* _TO DO_:
Answer with one number only, the count of lines in the material below that hold "visited".

* _RECORDS SUPPLIED_:
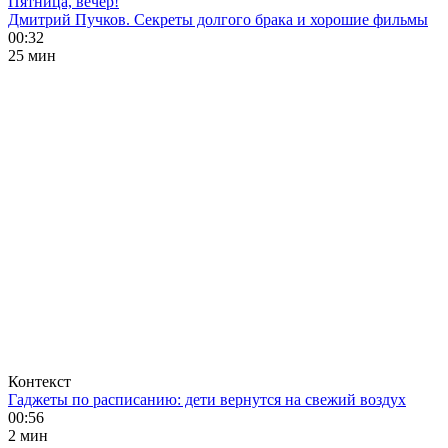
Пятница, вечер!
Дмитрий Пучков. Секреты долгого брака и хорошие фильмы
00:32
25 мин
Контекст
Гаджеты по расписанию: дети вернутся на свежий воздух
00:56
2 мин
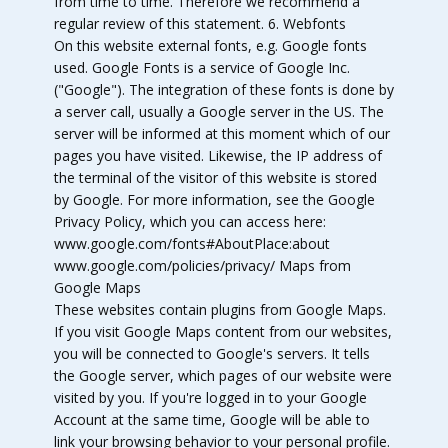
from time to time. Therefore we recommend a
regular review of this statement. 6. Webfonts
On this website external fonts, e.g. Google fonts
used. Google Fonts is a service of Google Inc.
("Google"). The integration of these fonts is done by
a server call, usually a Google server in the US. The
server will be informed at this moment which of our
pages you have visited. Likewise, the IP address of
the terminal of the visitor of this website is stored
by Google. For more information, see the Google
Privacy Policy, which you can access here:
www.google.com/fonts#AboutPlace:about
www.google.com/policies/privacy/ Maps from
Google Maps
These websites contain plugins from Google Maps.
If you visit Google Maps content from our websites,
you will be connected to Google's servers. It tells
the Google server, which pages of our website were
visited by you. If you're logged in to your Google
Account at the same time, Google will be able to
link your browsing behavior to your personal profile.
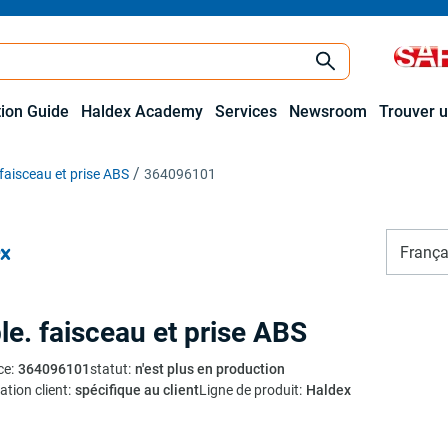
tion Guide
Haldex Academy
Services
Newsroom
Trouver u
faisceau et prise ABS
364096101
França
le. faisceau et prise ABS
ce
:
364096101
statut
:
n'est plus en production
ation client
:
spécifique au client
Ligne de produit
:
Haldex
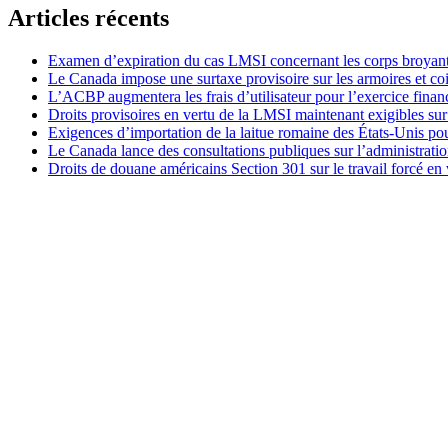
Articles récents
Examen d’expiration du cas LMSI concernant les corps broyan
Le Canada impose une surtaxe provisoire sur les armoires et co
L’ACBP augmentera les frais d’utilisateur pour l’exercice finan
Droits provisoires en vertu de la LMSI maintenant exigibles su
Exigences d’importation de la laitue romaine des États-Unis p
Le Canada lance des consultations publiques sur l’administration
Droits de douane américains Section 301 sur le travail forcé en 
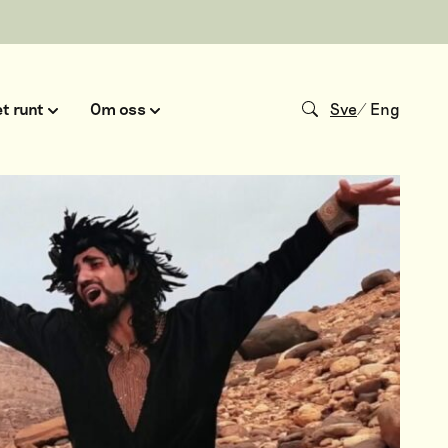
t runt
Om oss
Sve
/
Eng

...

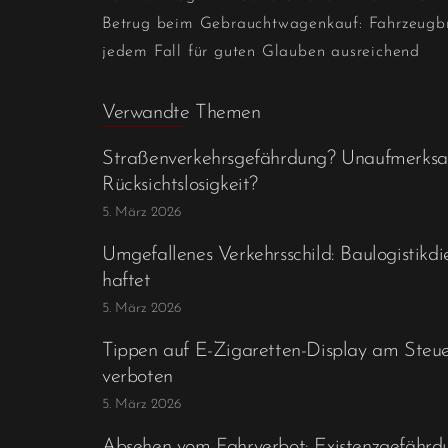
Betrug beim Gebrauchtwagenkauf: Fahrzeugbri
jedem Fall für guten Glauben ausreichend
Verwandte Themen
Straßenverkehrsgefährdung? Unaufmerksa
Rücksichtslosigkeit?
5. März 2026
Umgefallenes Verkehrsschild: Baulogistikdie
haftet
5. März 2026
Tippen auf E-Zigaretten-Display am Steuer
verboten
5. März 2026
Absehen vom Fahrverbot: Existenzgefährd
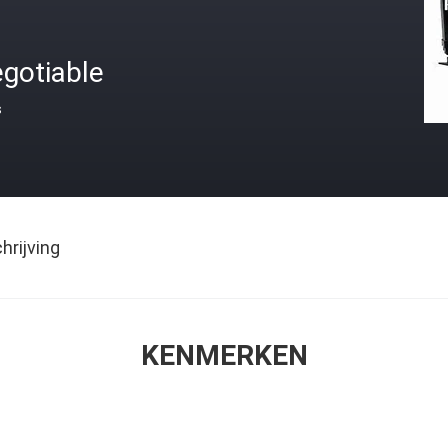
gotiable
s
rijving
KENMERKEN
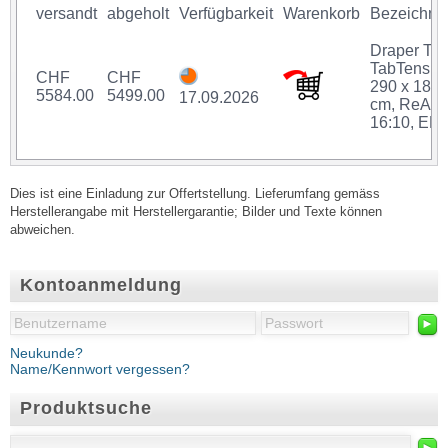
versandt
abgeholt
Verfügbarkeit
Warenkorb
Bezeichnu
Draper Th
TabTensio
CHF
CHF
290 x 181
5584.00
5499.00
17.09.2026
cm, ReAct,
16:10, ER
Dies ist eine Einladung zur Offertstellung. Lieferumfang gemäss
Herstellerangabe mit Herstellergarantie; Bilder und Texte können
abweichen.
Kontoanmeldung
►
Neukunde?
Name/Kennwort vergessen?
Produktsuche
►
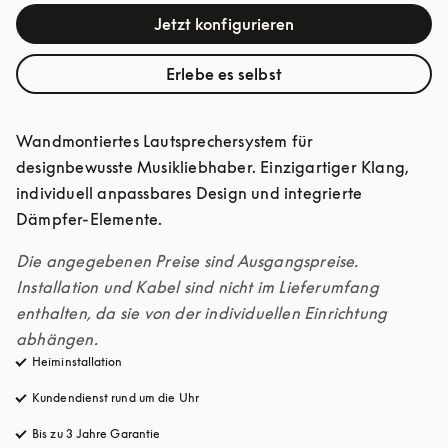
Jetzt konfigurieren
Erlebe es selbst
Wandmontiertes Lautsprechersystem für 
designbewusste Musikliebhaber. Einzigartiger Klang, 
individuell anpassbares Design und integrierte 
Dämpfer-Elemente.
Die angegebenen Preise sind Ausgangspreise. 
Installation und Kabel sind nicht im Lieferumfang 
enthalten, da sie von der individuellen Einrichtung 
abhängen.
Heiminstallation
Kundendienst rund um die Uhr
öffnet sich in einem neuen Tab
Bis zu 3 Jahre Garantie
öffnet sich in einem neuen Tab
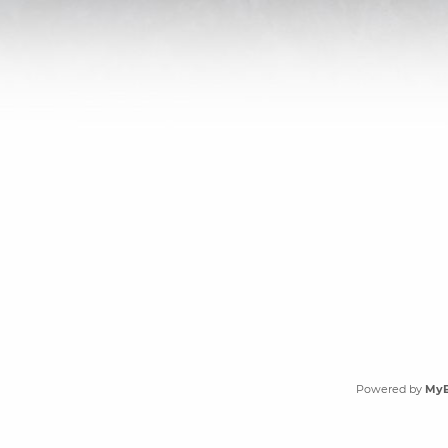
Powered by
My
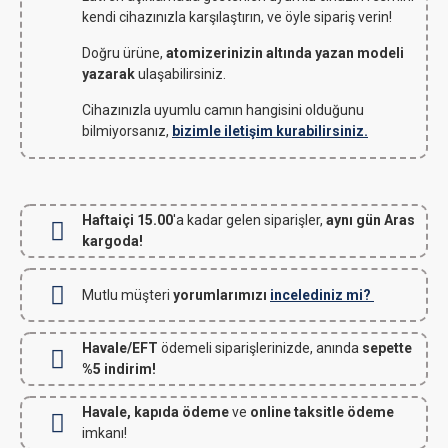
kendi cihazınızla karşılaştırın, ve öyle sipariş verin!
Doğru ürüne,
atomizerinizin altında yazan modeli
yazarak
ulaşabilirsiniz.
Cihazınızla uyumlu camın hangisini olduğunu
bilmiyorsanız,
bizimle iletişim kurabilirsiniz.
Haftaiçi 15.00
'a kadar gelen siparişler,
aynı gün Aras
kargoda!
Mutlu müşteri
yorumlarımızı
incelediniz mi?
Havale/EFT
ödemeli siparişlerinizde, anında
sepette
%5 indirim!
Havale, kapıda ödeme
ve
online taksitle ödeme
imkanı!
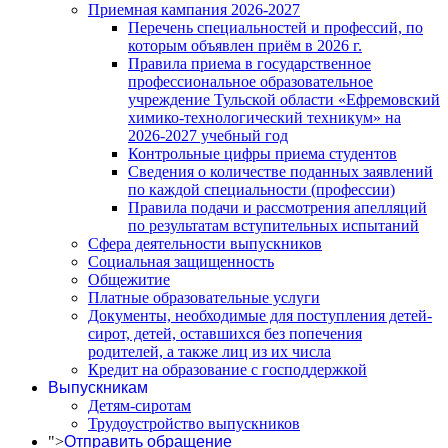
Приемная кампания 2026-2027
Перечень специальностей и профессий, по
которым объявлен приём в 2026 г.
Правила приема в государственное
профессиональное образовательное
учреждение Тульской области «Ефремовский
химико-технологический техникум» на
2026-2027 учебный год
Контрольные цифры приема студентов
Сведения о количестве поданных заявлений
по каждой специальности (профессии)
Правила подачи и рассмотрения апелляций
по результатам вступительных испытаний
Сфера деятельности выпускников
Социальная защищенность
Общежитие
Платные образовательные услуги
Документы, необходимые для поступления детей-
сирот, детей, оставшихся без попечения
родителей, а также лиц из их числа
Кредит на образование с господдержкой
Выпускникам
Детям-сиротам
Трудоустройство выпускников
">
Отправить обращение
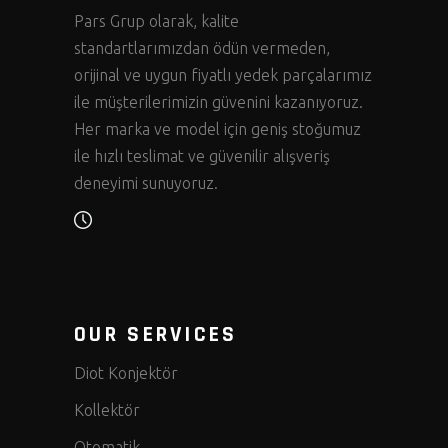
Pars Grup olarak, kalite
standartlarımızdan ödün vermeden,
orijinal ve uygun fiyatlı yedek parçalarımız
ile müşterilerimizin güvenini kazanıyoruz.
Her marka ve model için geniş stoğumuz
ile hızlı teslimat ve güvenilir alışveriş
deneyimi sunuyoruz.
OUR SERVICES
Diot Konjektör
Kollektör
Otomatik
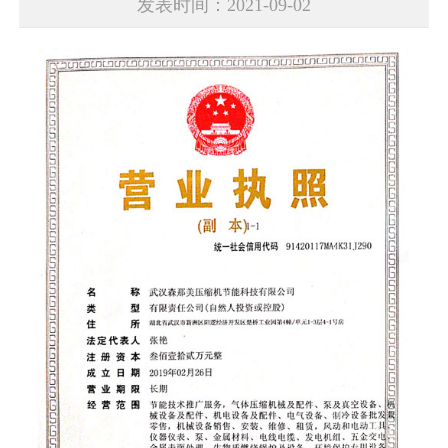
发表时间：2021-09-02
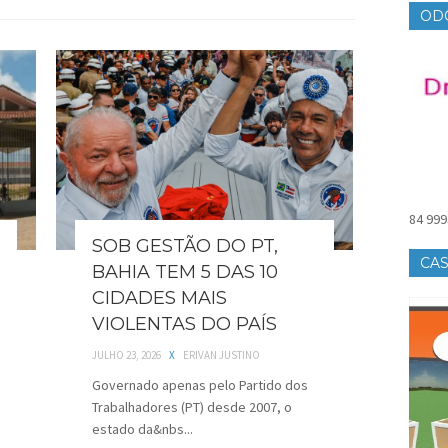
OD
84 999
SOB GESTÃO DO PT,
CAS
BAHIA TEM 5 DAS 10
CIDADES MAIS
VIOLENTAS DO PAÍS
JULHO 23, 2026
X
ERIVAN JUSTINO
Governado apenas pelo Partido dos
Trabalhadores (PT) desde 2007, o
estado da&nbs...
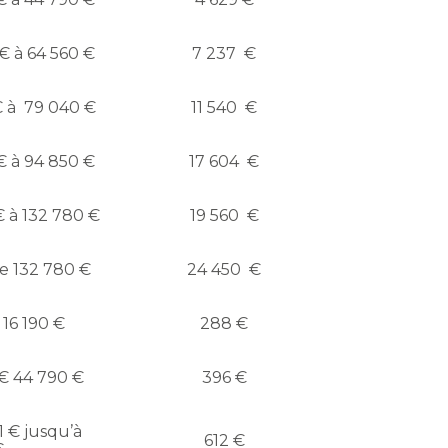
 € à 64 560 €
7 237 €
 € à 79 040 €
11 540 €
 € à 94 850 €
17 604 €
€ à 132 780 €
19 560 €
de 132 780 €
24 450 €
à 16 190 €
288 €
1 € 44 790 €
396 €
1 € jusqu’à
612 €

--

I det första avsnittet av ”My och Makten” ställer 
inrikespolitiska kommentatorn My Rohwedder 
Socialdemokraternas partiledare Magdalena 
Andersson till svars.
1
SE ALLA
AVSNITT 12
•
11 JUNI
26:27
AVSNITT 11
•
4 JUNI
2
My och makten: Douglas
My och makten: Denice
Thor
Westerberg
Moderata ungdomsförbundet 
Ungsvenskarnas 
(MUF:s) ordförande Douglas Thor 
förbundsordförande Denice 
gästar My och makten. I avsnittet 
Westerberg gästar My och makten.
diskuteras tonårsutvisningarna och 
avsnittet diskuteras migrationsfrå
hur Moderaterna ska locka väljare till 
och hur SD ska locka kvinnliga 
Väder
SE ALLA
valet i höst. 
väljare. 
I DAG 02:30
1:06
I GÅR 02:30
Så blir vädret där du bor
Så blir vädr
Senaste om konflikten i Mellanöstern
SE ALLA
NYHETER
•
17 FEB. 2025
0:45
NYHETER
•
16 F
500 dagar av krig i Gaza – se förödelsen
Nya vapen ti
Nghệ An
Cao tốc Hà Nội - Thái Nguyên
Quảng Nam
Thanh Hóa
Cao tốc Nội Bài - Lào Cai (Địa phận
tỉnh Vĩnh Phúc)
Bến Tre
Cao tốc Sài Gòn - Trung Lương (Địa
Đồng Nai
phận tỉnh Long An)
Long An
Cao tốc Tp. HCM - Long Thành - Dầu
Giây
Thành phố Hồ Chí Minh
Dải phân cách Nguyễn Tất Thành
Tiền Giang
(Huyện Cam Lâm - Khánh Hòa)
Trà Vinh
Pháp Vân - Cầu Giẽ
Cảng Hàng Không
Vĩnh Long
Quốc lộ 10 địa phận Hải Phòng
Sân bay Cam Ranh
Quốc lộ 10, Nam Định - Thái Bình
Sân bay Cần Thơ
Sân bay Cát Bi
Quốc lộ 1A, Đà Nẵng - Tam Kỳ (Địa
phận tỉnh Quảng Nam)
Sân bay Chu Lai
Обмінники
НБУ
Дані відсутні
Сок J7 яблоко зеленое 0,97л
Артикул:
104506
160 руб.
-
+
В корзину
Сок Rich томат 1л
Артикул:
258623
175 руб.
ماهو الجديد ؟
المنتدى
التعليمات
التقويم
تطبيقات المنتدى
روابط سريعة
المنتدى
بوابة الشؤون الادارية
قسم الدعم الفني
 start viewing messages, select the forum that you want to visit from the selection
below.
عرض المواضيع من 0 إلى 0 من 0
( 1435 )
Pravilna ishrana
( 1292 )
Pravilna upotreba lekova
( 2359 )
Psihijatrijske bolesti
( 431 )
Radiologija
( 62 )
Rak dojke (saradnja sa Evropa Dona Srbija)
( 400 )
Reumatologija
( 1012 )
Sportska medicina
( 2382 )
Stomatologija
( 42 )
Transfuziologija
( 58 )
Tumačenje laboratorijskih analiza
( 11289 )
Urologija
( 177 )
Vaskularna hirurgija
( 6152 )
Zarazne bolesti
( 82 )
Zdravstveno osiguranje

* _THE COMPLETED TASK_:
2